What better way to take a Sunday afternoon stroll with your golf clubs, your caddy, and a few thousand new friends, than Pebble Beach?
Okay, so it was not just any Sunday afternoon stroll; it was the final group of the final round of the U.S. Open. A golf tournament no European had won since 1970.
Graeme McDowell changed all of that on Sunday.
You would think the way he navigated those cliffs in the fairways and the greens that had the bounce of a cart path that he would have double-digit wins on the PGA Tour.
Nope, this was his first.
To make this even more remarkable, he did it while in the crosshairs of some of the game's best players. With guys like Mickelson, Woods, and Els close enough to take a razor to his stubbly face, McDowell never wavered.
Sure, he had the occasional hiccup (he bogeyed Nos. 9, 10, 14, and 17 on Sunday).
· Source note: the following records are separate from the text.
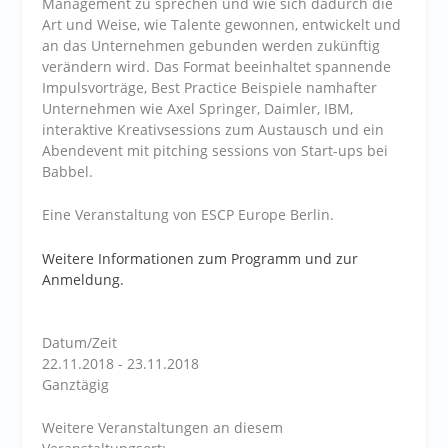
Management zu sprechen und wie sich dadurch die
Art und Weise, wie Talente gewonnen, entwickelt und
an das Unternehmen gebunden werden zukünftig
verändern wird. Das Format beeinhaltet spannende
Impulsvorträge, Best Practice Beispiele namhafter
Unternehmen wie Axel Springer, Daimler, IBM,
interaktive Kreativsessions zum Austausch und ein
Abendevent mit pitching sessions von Start-ups bei
Babbel.
Eine Veranstaltung von ESCP Europe Berlin.
Weitere Informationen zum Programm und zur
Anmeldung.
Datum/Zeit
22.11.2018 - 23.11.2018
Ganztägig
Weitere Veranstaltungen an diesem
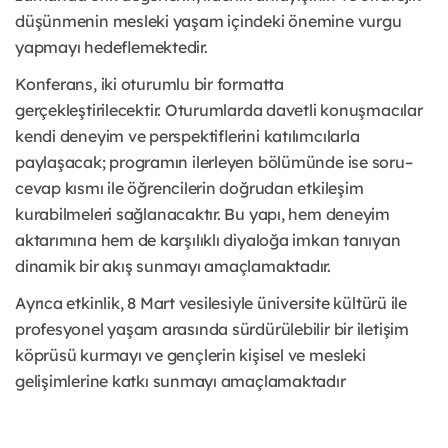
düşünmenin mesleki yaşam içindeki önemine vurgu
yapmayı hedeflemektedir.
Konferans, iki oturumlu bir formatta
gerçekleştirilecektir. Oturumlarda davetli konuşmacılar
kendi deneyim ve perspektiflerini katılımcılarla
paylaşacak; programın ilerleyen bölümünde ise soru–
cevap kısmı ile öğrencilerin doğrudan etkileşim
kurabilmeleri sağlanacaktır. Bu yapı, hem deneyim
aktarımına hem de karşılıklı diyaloğa imkan tanıyan
dinamik bir akış sunmayı amaçlamaktadır.
Ayrıca etkinlik, 8 Mart vesilesiyle üniversite kültürü ile
profesyonel yaşam arasında sürdürülebilir bir iletişim
köprüsü kurmayı ve gençlerin kişisel ve mesleki
gelişimlerine katkı sunmayı amaçlamaktadır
But while he was hiccuping everyone else seemed to be coughing up a lung.
For instance, in a week where bogey seemed as acceptable as par, he was the only player in the field who could claim the distinction of never having a hole worse than bogey (who said pars are not sexy?). He kept the ball in play (12th in greens in regulation) and was a master with the blade (he was third in putting).
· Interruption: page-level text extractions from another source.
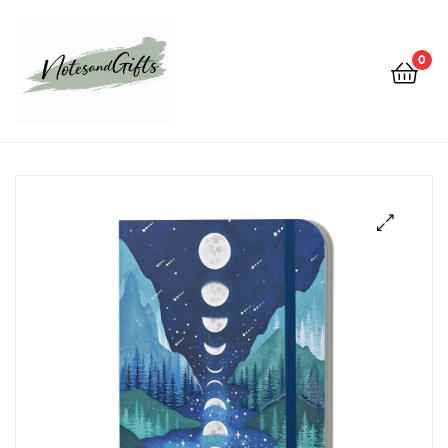
0
Notes&gifts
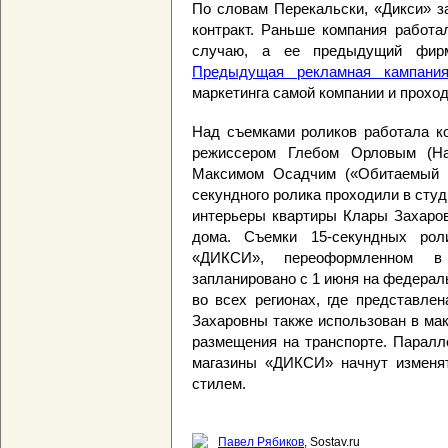
По словам Перекальски, «Дикси» за
контракт. Раньше компания работа
случаю, а ее предыдущий фирм
Предыдущая рекламная кампани
маркетинга самой компании и проход
Над съемками роликов работала ко
режиссером Глебом Орловым (Н
Максимом Осадчим («Обитаемый о
секундного ролика проходили в студ
интерьеры квартиры Клары Захаров
дома. Съемки 15-секундных рол
«ДИКСИ», переоформленном в
запланировано с 1 июня на федераль
во всех регионах, где представле
Захаровны также использован в ма
размещения на транспорте. Паралл
магазины «ДИКСИ» начнут изменя
стилем.
Павел Рябиков
, Sostav.ru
Even when his lead was reduced to a single stroke he never blinked. At least not until his father Kenny, on Father's Day no less, greeted him on the 18th green following his monumental putt.
So let us remember this U.S. Open for what it really was: an incredible display of nerve and ball control on a course designed to chew you up and spit you out.
While the game's greats are traveling home this evening thinking about the one that got away, one cannot help but wonder if hole No. 14 at Pebble Beach is not thinking the same thing about Graeme McDowell.